Beurling density theorems for sampling and interpolation on the flat cylinder (2412.21094v1)

Abstract: We consider the Fock space weighted by $e^{-\alpha |z|^{2}}$, of entire and quasi-periodic (modulo a weight dependent on $\nu $) functions on ${C}$. The quotient space $\mathbb{C}/\mathbb{Z}$, called The flat cylinder', is represented by the vertical strip $[0,1)\times \mathbb{R}$, which tiles ${C}$ by ${Z}$-translations and is therefore a fundamental domain for $\mathbb{C}/\mathbb{Z}$. Our main result gives a complete characterization of the sets $Z\subset \Lambda \left( \mathbb{Z}\right) $ that are sets of sampling or interpolation, in terms of concepts of upper and lower Beurling densities, $ D^{+}(Z)$ and $D^{-}(Z)$, adapted to the geometry of $\mathbb{C}/\mathbb{Z}$. The criticalNyquist density' is the real number $\frac{\alpha }{\pi }$, meaning that the condition $D^{-}(Z)>\frac{\alpha }{\pi }$ characterizes sets of sampling, while the condition $D^{+}(Z)<\frac{\alpha }{\pi }$ characterizes sets of interpolation.
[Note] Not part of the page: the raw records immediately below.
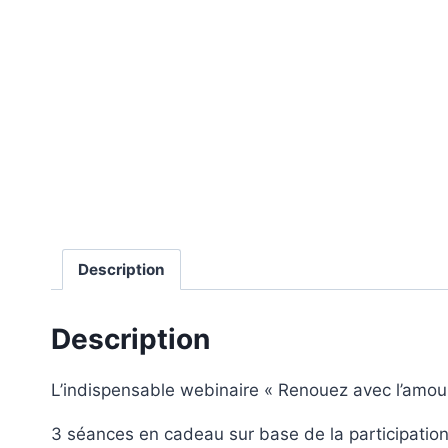
Description
Description
L’indispensable webinaire « Renouez avec l’amour 
3 séances en cadeau sur base de la participatio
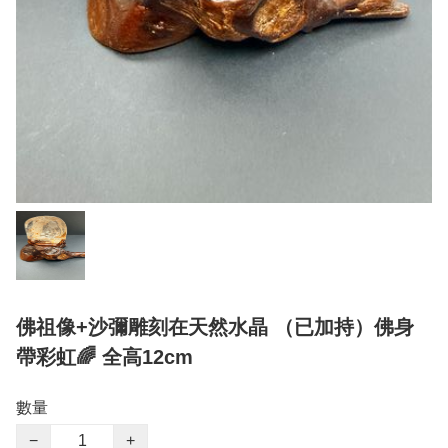
佛祖像+沙彌雕刻在天然水晶 （已加持）佛身
帶彩虹🌈 全高12cm
數量
−
+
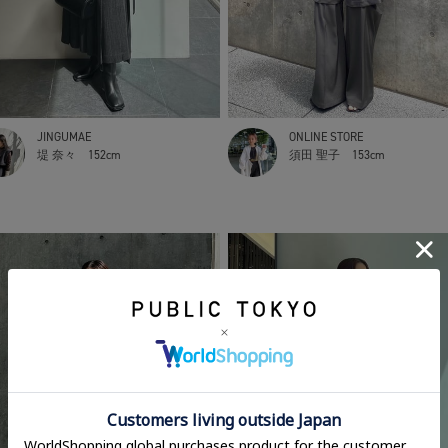
JINGUMAE
ONLINE STORE
堤 奈々
152cm
須田 聖子
153cm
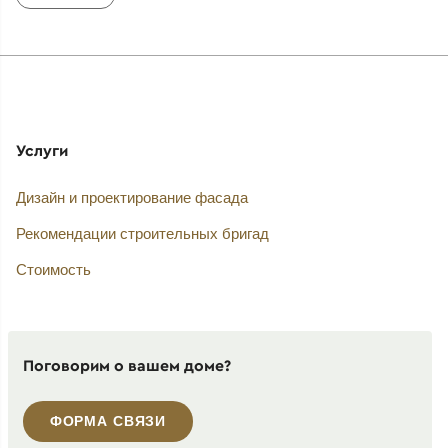
Услуги
Дизайн и проектирование фасада
Рекомендации строительных бригад
Стоимость
Поговорим о вашем доме?
ФОРМА СВЯЗИ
The results can be reframed as a complete characterization of Gabor frames and Riesz basic sequences (given by arbitrary discrete sets in $Z\subset \Lambda \left( \mathbb{Z}\right) $), with time-periodized Gaussian windows (theta-Gaussian), for spaces of functions $f$, measurable in $\mathbb{R}$, square-integrable in $(0,1)$, and quasi-periodic with respect to integer translations.